Computational Pathology at Health System Scale -- Self-Supervised
Foundation Models from Three Billion Images
- URL: http://arxiv.org/abs/2310.07033v1
- Date: Tue, 10 Oct 2023 21:40:19 GMT
- Title: Computational Pathology at Health System Scale -- Self-Supervised
Foundation Models from Three Billion Images
- Authors: Gabriele Campanella, Ricky Kwan, Eugene Fluder, Jennifer Zeng, Aryeh
Stock, Brandon Veremis, Alexandros D. Polydorides, Cyrus Hedvat, Adam
Schoenfeld, Chad Vanderbilt, Patricia Kovatch, Carlos Cordon-Cardo, Thomas J.
Fuchs
- Abstract summary: This project aims to train the largest academic foundation model and benchmark the most prominent self-supervised learning algorithms by pre-training.
We collected the largest pathology dataset to date, consisting of over 3 billion images from over 423 thousand microscopy slides.
Our results demonstrate that pre-training on pathology data is beneficial for downstream performance compared to pre-training on natural images.

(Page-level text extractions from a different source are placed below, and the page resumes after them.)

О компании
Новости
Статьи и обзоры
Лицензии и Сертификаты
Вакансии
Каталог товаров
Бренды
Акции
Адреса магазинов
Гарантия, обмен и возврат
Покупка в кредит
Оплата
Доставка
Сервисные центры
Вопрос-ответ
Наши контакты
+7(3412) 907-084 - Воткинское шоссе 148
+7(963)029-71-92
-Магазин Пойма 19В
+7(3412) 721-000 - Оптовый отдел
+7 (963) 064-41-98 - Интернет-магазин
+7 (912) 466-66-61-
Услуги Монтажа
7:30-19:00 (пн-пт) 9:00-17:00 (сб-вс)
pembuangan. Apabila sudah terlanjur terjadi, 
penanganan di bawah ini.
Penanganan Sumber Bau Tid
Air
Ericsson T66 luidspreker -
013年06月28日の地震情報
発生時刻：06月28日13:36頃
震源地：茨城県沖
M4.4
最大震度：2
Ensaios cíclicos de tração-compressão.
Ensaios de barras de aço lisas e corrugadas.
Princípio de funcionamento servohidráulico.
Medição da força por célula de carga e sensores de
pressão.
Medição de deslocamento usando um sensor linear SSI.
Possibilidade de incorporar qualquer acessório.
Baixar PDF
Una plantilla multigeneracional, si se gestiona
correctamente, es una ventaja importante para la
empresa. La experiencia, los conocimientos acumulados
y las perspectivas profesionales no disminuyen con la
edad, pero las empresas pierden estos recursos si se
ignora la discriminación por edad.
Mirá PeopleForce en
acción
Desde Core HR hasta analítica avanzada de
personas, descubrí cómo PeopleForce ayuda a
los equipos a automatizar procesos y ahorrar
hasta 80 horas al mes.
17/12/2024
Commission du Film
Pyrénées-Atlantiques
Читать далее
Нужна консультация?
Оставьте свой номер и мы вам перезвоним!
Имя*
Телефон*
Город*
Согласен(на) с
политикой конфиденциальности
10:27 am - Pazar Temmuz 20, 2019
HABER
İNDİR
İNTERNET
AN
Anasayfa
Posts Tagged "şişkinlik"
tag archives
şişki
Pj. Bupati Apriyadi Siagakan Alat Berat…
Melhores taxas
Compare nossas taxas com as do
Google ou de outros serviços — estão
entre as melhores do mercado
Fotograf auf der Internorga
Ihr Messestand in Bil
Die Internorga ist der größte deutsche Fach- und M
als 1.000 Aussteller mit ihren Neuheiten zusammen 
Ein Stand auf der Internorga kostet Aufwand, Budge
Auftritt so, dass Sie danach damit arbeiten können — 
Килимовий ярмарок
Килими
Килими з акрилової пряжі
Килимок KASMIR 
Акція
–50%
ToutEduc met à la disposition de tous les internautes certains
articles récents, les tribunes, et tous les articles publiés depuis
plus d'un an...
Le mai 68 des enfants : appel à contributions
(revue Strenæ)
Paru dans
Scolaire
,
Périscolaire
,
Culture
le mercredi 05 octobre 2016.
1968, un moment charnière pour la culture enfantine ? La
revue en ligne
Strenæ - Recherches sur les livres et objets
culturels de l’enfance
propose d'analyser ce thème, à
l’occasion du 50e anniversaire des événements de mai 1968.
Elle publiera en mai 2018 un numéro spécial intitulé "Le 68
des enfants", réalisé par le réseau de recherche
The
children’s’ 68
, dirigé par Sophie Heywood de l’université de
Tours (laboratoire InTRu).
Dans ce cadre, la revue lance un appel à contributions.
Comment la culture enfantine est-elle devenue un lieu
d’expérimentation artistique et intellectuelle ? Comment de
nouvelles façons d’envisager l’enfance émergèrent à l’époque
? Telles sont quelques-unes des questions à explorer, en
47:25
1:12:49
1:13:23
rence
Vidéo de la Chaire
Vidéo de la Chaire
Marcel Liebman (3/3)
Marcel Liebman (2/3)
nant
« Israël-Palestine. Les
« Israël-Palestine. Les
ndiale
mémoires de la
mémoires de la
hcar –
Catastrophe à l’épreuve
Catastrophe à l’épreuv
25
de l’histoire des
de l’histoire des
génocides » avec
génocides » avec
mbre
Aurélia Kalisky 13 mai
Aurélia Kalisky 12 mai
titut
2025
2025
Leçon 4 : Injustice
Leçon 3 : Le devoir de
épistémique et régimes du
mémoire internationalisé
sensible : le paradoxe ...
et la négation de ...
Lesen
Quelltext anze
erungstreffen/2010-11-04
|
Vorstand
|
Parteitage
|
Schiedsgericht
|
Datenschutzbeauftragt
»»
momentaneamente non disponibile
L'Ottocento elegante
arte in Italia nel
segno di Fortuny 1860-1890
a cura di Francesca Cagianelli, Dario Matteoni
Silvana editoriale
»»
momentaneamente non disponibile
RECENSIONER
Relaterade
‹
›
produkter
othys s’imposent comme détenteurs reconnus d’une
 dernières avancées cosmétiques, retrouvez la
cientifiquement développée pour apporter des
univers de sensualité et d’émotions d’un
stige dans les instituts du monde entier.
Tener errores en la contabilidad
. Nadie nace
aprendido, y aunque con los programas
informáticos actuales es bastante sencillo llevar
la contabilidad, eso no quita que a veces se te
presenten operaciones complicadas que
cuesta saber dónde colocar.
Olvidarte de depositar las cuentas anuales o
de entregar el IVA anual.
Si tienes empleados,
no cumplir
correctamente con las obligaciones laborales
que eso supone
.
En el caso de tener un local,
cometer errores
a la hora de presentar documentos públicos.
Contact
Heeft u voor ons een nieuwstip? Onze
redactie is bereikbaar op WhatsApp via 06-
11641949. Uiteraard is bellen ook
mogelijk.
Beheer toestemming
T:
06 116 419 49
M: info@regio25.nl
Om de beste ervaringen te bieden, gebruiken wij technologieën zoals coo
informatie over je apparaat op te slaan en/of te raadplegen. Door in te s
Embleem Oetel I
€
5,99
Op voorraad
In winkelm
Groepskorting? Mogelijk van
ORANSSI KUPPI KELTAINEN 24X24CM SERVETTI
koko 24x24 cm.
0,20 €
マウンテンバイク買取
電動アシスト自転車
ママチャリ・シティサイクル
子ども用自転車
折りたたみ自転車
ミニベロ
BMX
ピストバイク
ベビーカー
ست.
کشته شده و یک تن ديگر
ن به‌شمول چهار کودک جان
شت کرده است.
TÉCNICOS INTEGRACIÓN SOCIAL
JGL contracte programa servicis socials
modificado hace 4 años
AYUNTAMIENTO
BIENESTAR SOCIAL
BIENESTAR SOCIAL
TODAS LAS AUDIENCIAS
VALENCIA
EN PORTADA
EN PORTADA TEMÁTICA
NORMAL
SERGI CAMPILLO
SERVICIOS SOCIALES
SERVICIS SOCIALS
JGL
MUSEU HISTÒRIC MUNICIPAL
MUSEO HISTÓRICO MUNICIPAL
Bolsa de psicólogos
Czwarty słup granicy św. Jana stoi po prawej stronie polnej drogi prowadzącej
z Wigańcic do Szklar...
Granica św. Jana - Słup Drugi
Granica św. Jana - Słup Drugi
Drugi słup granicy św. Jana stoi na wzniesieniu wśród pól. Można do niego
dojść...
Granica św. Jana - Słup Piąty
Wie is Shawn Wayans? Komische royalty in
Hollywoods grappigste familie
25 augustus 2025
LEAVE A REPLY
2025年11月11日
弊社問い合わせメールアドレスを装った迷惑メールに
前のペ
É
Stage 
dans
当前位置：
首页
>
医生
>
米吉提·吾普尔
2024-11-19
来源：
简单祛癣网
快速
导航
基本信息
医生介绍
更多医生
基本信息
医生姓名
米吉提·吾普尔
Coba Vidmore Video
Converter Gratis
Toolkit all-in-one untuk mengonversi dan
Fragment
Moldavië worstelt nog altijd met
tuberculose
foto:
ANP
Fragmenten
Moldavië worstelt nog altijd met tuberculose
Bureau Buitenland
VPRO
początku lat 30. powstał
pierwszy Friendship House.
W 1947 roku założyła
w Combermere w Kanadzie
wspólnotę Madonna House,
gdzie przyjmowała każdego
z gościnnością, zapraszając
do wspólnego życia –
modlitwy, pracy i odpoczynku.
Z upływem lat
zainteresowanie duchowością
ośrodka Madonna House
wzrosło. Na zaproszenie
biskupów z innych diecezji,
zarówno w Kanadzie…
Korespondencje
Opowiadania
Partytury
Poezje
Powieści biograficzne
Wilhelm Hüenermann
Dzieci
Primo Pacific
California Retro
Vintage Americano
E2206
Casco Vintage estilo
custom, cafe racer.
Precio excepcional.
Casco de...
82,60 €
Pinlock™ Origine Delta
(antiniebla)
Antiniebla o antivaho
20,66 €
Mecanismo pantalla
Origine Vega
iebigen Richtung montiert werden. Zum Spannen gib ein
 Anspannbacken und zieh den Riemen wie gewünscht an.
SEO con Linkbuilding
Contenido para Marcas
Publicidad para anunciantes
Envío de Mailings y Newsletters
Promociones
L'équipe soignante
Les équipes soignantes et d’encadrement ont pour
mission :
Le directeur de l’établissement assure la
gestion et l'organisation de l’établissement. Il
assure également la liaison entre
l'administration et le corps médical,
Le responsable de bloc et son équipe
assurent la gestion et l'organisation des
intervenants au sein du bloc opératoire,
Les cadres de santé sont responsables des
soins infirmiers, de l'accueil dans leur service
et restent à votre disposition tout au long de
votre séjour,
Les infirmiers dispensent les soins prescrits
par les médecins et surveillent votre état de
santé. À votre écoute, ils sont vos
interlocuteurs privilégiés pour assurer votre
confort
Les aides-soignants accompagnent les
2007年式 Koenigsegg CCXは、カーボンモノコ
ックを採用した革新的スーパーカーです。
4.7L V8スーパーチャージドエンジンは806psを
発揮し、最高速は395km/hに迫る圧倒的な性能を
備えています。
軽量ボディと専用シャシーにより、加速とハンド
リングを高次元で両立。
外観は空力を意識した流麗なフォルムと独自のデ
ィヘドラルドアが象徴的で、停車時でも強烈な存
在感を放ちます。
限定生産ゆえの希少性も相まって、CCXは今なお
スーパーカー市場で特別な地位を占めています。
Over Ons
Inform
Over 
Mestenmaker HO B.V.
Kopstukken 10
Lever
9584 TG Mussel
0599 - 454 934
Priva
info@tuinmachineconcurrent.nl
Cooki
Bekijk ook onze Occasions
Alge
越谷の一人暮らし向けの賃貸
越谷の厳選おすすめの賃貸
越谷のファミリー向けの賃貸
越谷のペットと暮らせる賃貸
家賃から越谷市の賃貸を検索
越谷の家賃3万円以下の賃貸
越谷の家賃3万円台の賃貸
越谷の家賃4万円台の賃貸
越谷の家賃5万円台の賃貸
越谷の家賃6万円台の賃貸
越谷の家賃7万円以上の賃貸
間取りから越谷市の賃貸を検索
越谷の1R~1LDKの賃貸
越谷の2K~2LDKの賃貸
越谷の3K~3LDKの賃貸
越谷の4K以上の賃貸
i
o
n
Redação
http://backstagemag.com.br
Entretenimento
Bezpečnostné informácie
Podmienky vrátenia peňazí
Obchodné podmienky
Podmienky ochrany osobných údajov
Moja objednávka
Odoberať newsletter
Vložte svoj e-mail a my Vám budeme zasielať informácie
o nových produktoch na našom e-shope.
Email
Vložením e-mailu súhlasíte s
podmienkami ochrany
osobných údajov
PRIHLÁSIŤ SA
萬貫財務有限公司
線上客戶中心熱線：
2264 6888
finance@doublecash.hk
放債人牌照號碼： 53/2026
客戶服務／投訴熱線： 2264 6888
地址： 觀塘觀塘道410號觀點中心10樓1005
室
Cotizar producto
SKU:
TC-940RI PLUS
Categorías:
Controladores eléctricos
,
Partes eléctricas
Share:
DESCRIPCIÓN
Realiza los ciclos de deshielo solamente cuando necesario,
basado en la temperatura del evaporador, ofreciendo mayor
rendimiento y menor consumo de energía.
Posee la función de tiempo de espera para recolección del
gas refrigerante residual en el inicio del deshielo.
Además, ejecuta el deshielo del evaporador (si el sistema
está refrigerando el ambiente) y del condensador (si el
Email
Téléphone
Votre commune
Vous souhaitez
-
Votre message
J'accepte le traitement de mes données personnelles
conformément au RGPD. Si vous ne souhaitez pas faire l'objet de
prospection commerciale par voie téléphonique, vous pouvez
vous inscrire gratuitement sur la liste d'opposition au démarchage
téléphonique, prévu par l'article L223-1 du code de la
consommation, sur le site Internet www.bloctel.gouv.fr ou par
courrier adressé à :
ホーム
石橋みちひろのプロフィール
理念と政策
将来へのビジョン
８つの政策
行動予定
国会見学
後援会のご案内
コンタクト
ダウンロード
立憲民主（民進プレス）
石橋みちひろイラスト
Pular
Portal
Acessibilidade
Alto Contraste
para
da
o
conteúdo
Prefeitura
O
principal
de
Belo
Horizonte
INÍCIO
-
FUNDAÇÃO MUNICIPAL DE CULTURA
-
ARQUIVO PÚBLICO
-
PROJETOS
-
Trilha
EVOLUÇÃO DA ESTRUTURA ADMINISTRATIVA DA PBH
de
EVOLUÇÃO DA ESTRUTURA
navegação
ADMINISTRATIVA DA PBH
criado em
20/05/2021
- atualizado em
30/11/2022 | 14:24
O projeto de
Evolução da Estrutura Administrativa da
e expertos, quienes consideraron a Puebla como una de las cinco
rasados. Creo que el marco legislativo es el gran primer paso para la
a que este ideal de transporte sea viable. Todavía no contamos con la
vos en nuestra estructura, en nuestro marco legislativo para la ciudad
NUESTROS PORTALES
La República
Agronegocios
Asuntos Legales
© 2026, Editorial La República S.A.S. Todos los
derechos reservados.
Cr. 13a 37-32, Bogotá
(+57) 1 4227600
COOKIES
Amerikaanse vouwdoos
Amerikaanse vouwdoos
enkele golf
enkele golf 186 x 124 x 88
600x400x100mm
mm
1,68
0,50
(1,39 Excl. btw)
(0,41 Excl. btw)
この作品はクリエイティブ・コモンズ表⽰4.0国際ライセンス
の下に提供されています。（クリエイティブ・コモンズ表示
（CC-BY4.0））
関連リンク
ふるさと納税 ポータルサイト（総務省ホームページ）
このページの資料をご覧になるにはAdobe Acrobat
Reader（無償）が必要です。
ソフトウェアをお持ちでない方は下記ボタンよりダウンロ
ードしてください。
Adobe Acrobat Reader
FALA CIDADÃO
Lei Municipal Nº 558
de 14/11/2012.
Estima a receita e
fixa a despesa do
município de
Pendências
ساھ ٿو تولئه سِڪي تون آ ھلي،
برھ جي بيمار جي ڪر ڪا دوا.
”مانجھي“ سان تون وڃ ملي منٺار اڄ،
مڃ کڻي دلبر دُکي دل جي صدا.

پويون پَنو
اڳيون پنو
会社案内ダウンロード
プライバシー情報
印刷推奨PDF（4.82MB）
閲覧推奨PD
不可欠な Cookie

- Score: 30.618749295623363
- License: http://creativecommons.org/licenses/by/4.0/
- Abstract: Recent breakthroughs in self-supervised learning have enabled the use of
large unlabeled datasets to train visual foundation models that can generalize
to a variety of downstream tasks. While this training paradigm is well suited
for the medical domain where annotations are scarce, large-scale pre-training
in the medical domain, and in particular pathology, has not been extensively
studied. Previous work in self-supervised learning in pathology has leveraged
smaller datasets for both pre-training and evaluating downstream performance.
The aim of this project is to train the largest academic foundation model and
benchmark the most prominent self-supervised learning algorithms by
pre-training and evaluating downstream performance on large clinical pathology
datasets. We collected the largest pathology dataset to date, consisting of
over 3 billion images from over 423 thousand microscopy slides. We compared
pre-training of visual transformer models using the masked autoencoder (MAE)
and DINO algorithms. We evaluated performance on six clinically relevant tasks
from three anatomic sites and two institutions: breast cancer detection,
inflammatory bowel disease detection, breast cancer estrogen receptor
prediction, lung adenocarcinoma EGFR mutation prediction, and lung cancer
immunotherapy response prediction. Our results demonstrate that pre-training on
pathology data is beneficial for downstream performance compared to
pre-training on natural images. Additionally, the DINO algorithm achieved
better generalization performance across all tasks tested. The presented
results signify a phase change in computational pathology research, paving the
way into a new era of more performant models based on large-scale, parallel
pre-training at the billion-image scale.